Most of our reviews are re-printed with kind permission of the Knutsford Guardian

knutsford Little Theatre

Many people will have seen The Odd Couple. After all, it has been a play, a film and a TV series. However, it was news to me that Neil Simon had updated his original play with a female version. Oscar and Felix become Olive and Florence, the boys’ nights in become girls’ nights in and the card games become Trivial Pursuit sessions. What remains though is the razor sharp wit and high jinks typical of a Neil Simon comedy.

The curtains open and we are, once again, overwhelmed by an outstanding set. They are fortunate at Knutsford Little Theatre to have such a large stage area and they certainly make the very best use of it in this wonderful representation of a New York apartment. Don’t dwell on the set too long though, because it is straight into the action and the first of those Trivial Pursuit sessions, with the laughs coming at a quick fire rate.
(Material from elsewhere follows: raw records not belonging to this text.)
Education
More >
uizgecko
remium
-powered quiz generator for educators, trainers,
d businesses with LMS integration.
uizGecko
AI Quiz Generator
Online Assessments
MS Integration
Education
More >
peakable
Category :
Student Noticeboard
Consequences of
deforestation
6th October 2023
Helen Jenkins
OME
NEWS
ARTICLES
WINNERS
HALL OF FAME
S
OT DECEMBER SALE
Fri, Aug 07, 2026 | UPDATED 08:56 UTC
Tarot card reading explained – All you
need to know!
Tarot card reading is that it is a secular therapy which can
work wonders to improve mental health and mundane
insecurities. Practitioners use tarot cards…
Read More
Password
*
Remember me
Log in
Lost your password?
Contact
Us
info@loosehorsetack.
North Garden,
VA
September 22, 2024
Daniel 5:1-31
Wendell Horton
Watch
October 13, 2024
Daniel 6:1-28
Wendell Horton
The performances sparkle from the beginning. Tina Buckley captures the slovenly Olive brilliantly. She is a slob and proud of it! She serves her guests warm soft drinks and green sandwiches from her broken refrigerator and heaven help anyone who complains. This opening scene firmly establishes the companionship and repartee enjoyed by this group of old friends and everyone plays their part in this with gusto. Lilian Atkinson is Mickey, a tough cop who does things by the book and sticks to the rules. Jill Brown is Renee, a gossipy story teller with a tendency to think the worse. Tina-Jane Haigh is the wise cracking Sylvie who tries to bring a sense of proportion to a crisis and Chris Race is Vera, a naïve innocent who drives the others to distraction with her ineptitude. As we enjoy the banter exhibited by these five accomplished performers, our attention is drawn to the one person missing from the group, and the tension builds nicely before Florence finally makes her entrance.
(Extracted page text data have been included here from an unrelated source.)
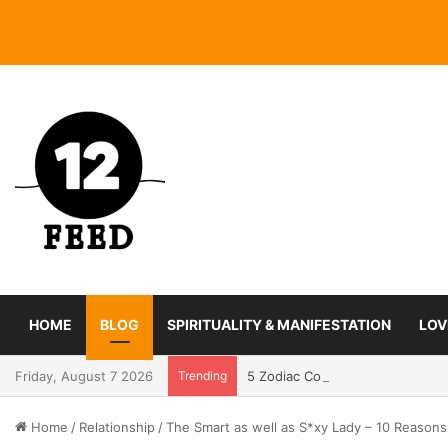
HOME
BLOG
SPIRITUALITY & MANIFESTATION
LOV
Friday, August 7 2026
Trending
5 Zodiac Couples With The Str
Home
/
Relationship
/
The Smart as well as S*xy Lady – 10 Reasons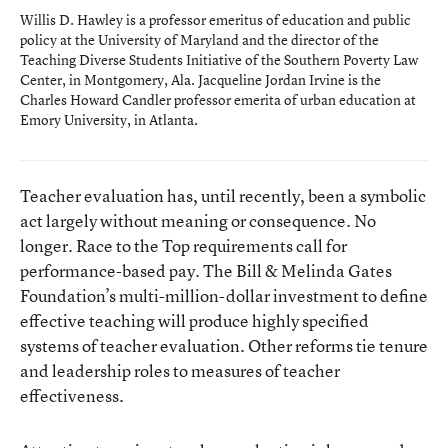
Willis D. Hawley is a professor emeritus of education and public
policy at the University of Maryland and the director of the
Teaching Diverse Students Initiative of the Southern Poverty Law
Center, in Montgomery, Ala. Jacqueline Jordan Irvine is the
Charles Howard Candler professor emerita of urban education at
Emory University, in Atlanta.
Teacher evaluation has, until recently, been a symbolic
act largely without meaning or consequence. No
longer. Race to the Top requirements call for
performance-based pay. The Bill & Melinda Gates
Foundation’s multi-million-dollar investment to define
effective teaching will produce highly specified
systems of teacher evaluation. Other reforms tie tenure
and leadership roles to measures of teacher
effectiveness.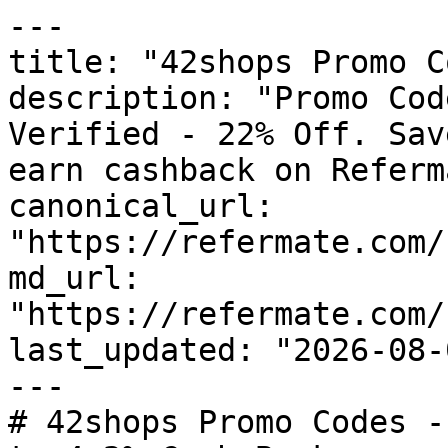
---

title: "42shops Promo C
description: "Promo Cod
Verified - 22% Off. Sav
earn cashback on Referm
canonical_url: 
"https://refermate.com/
md_url: 
"https://refermate.com/
last_updated: "2026-08-
---

# 42shops Promo Codes -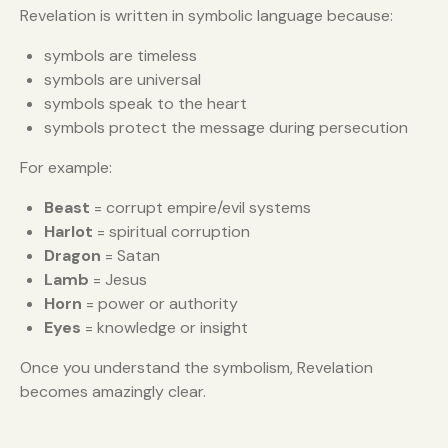
Revelation is written in symbolic language because:
symbols are timeless
symbols are universal
symbols speak to the heart
symbols protect the message during persecution
For example:
Beast
= corrupt empire/evil systems
Harlot
= spiritual corruption
Dragon
= Satan
Lamb
= Jesus
Horn
= power or authority
Eyes
= knowledge or insight
Once you understand the symbolism, Revelation
becomes amazingly clear.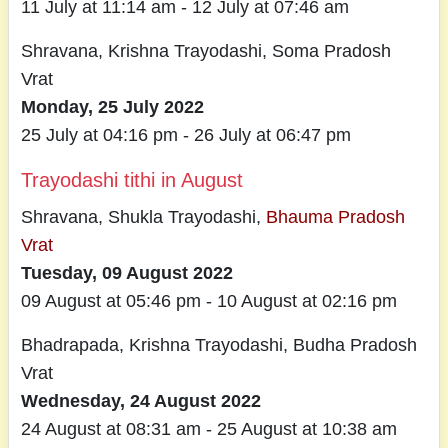
11 July at 11:14 am - 12 July at 07:46 am
Shravana, Krishna Trayodashi, Soma Pradosh
Vrat
Monday, 25 July 2022
25 July at 04:16 pm - 26 July at 06:47 pm
Trayodashi tithi in August
Shravana, Shukla Trayodashi,
Bhauma Pradosh
Vrat
Tuesday, 09 August 2022
09 August at 05:46 pm - 10 August at 02:16 pm
Bhadrapada, Krishna Trayodashi, Budha Pradosh
Vrat
Wednesday, 24 August 2022
24 August at 08:31 am - 25 August at 10:38 am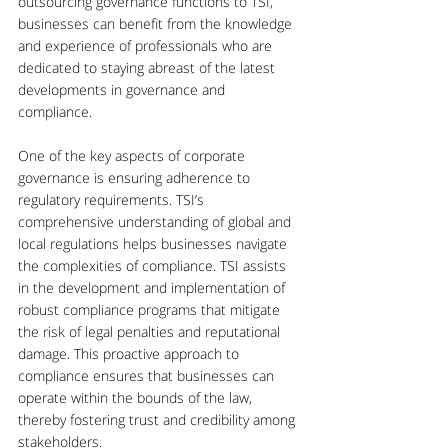
outsourcing governance functions to TSI, 
businesses can benefit from the knowledge 
and experience of professionals who are 
dedicated to staying abreast of the latest 
developments in governance and 
compliance.
One of the key aspects of corporate 
governance is ensuring adherence to 
regulatory requirements. TSI’s 
comprehensive understanding of global and 
local regulations helps businesses navigate 
the complexities of compliance. TSI assists 
in the development and implementation of 
robust compliance programs that mitigate 
the risk of legal penalties and reputational 
damage. This proactive approach to 
compliance ensures that businesses can 
operate within the bounds of the law, 
thereby fostering trust and credibility among 
stakeholders.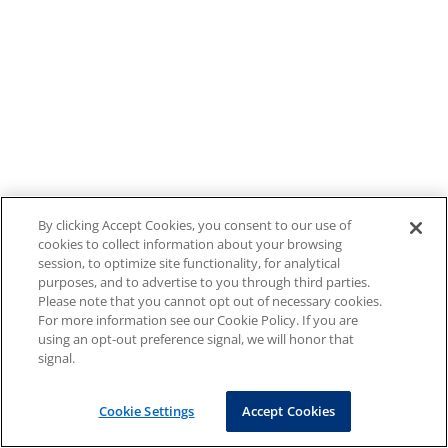
By clicking Accept Cookies, you consent to our use of
cookies to collect information about your browsing
session, to optimize site functionality, for analytical
purposes, and to advertise to you through third parties.
Please note that you cannot opt out of necessary cookies.
For more information see our Cookie Policy. If you are
using an opt-out preference signal, we will honor that
signal.
Cookie Settings
Accept Cookies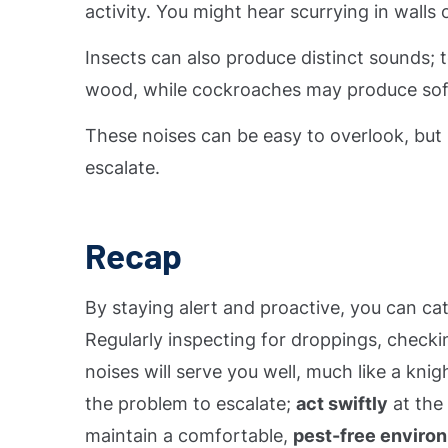
activity. You might hear scurrying in walls o
Insects can also produce distinct sounds;
wood, while cockroaches may produce soft
These noises can be easy to overlook, but b
escalate.
Recap
By staying alert and proactive, you can c
Regularly inspecting for droppings, checki
noises will serve you well, much like a knigh
the problem to escalate;
act swiftly
at the 
maintain a comfortable,
pest-free enviro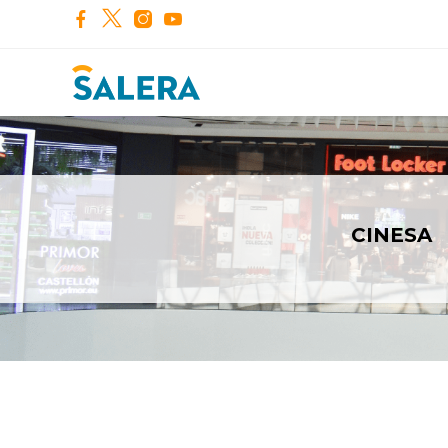
CINESA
So, here we have the odd couple. The confident, take-me-as-you-find-me Olive is, through circumstances beyond her control, mismatched with the fastidious, nervous, unsure-of-herself Florence Unger.  It is crucial to the success of the production that the actresses in these roles have a chemistry between them and these two do not disappoint. The transition from old friends in need of a bit of company to bickering old couple is expertly handled and Lesley Hornsby excels as the obsessive stickler for detail who would try the patience of a saint. In a desperate attempt to remedy the situation Olive invites male company, in the form of Jesus and Manola, a pair of Spanish brothers, on a double date. These are relatively small roles but are played by Daniel Dorey and Pete Blain with a relish that makes for a very memorable scene. As the cast all gather together for the dramatic conclusion, we are reminded that the very best of friends can make the very worst of roommates.

Knutsford Little Theatre has a reputation for productions of the highest standard and director Sean Duvall has assembled a cast and created an ambience that means that this one is sure to please. The plays runs from Wednesday 9th to Saturday 12th of April.